In Compliance | NEC
NEC, connectivity, and the problem of cybersecurity
BY DEREK VIGSTOL
As our lives become increasingly connected and complex, cybersecurity has become a major concern. It can be difficult to carry out even the simplest tasks, like checking emails or using the Internet, without having cybersecurity at the forefront of our thoughts. Ransomware, malware, and other forms of cyberattacks lurk around every corner of our electronic worlds. As the electrical infrastructure grows in connectivity, these attacks become a very real threat to the electrical grid and businesses everywhere—imagine hackers gaining access to our service equipment and holding it hostage until we pay a ransom. It seems like something to drive the plot of a science-fiction novel, but it’s happening as we speak.
Recently, the code-making panels for NFPA 70®, National Electrical Code® (NEC®), convened for the first-draft meetings for the 2023 edition of the code. Many of the panels had to review multiple public inputs involving the idea of assessing the cyberattack vulnerability of systems that have a connection to the network, and providing certification that these systems have been designed to handle any attack. This generated a great deal of discussion during the meeting. It also raises the question whether the NEC is the right place for requiring these types of cybersecurity measures. While we won’t know the results until later next year when the revision cycle is complete, we can look at what this might mean for installing and inspecting electrical equipment connected to a network.

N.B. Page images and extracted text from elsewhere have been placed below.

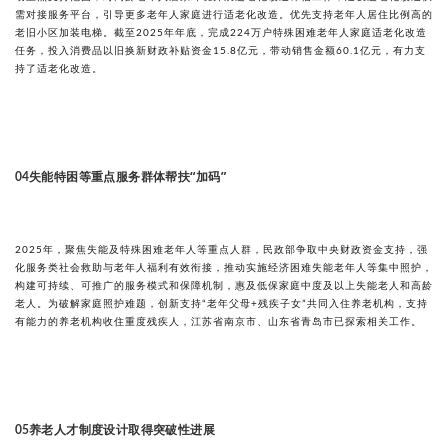
需对接服务平台，引导更多老年人家庭进行适老化改造。优先支持老年人居住比例高的
老旧小区加装电梯。截至2025年年底，完成224万户特殊困难老年人家庭适老化改造
任务，投入消费品以旧换新财政补贴资金15.8亿元，带动销售金额60.1亿元，有力支
持了适老化改造。
失能特困等重点服务群体帮扶“加码”
04
2025年，聚焦失能及特殊困难老年人等重点人群，民政部争取中央财政资金支持，强
化服务类社会救助与老年人福利有效衔接，推动实施经济困难失能老年人等集中照护，
构建可持续、可推广的服务模式和保障机制，惠及低保家庭中度及以上失能老人和高龄
老人。为破解家庭照护难题，创新支持“老年父母+残疾子女”共同入住养老机构，支持
有能力的养老机构收住重度残疾人，江苏省南京市、山东省青岛市已探索相关工作。
养老人才制度设计取得突破性进展
05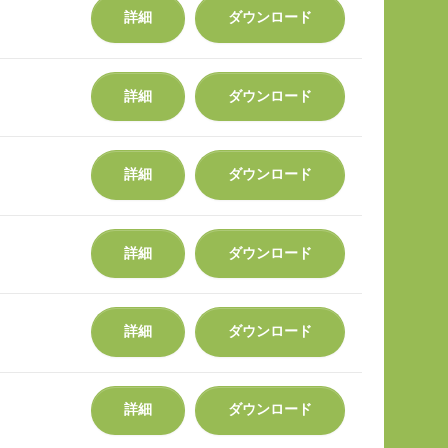
詳細
ダウンロード
詳細
ダウンロード
詳細
ダウンロード
詳細
ダウンロード
詳細
ダウンロード
詳細
ダウンロード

The NEC exists to protect people and property from the hazards that arise from the use of electricity. We have long heard how the NEC is an installation code and therefore must only contain requirements for the installation and removal of electrical equipment. But that raises a number of questions. Does that scope leave room for cybersecurity, which is something that happens after the installation of electrical equipment? If the goal of the NEC is to provide requirements that result in an installation that is essentially free from hazards, what are the adverse effects of a cyberattack on electrical infrastructure—and do they constitute a hazard that the NEC aims to protect us from?

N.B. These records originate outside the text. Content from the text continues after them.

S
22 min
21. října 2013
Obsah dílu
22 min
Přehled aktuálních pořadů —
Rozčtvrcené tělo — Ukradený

Take the example of a hospital, where inadvertent interruption of power can be life threatening. In fact, many hospitals have traditionally pushed for energized work due to the additional hazards that de-energization might create. If the electrical system in a hospital connects to the building automation network and can be controlled by this network, this opens the door for hackers to shut the system down and hold the hospital hostage. In this instance, the ability to keep the hackers out of the system and prevent them from controlling the electrical equipment in a hazardous manner certainly seems as though it is protecting the people in the hospital from the hazards that arise from the use of network-connected electrical equipment. Requiring cybersecurity measures here wouldn’t be too far off from requiring the essential electrical system to have a capacity large enough to supply the connected equipment. It can be argued that hazards such as these that stem from cybersecurity threats are part of the scope of the NEC.

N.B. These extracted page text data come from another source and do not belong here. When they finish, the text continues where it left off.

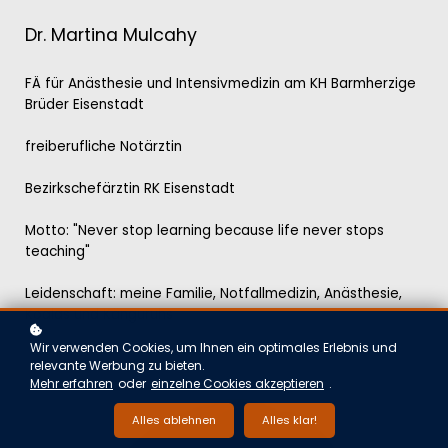
Dr. Martina Mulcahy
FÄ für Anästhesie und Intensivmedizin am KH Barmherzige
Brüder Eisenstadt
freiberufliche Notärztin
Bezirkschefärztin RK Eisenstadt
Motto: "Never stop learning because life never stops
teaching"
Leidenschaft: meine Familie, Notfallmedizin, Anästhesie,
Koalas und Känguruhs
Wir verwenden Cookies, um Ihnen ein optimales Erlebnis und
relevante Werbung zu bieten.
Mehr erfahren
oder
einzelne Cookies akzeptieren
.
Alles ablehnen
Alles klar!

Protecting electrical equipment from cyberattacks is a necessity when the equipment is connected to the network with the ability to be controlled remotely. What has yet to be determined is the extent to which cybersecurity will find its way into the NEC. Like it or not, more and more of our electrical systems will fall into this category in coming years as the very real threats posed by cyberattacks continue to grow. Equipment will need protection, whether it’s in the form of listing requirements or through requirements mandating assessment and certification. Either way, the issue is here, it’s substantial, and it isn’t going away. Stay tuned.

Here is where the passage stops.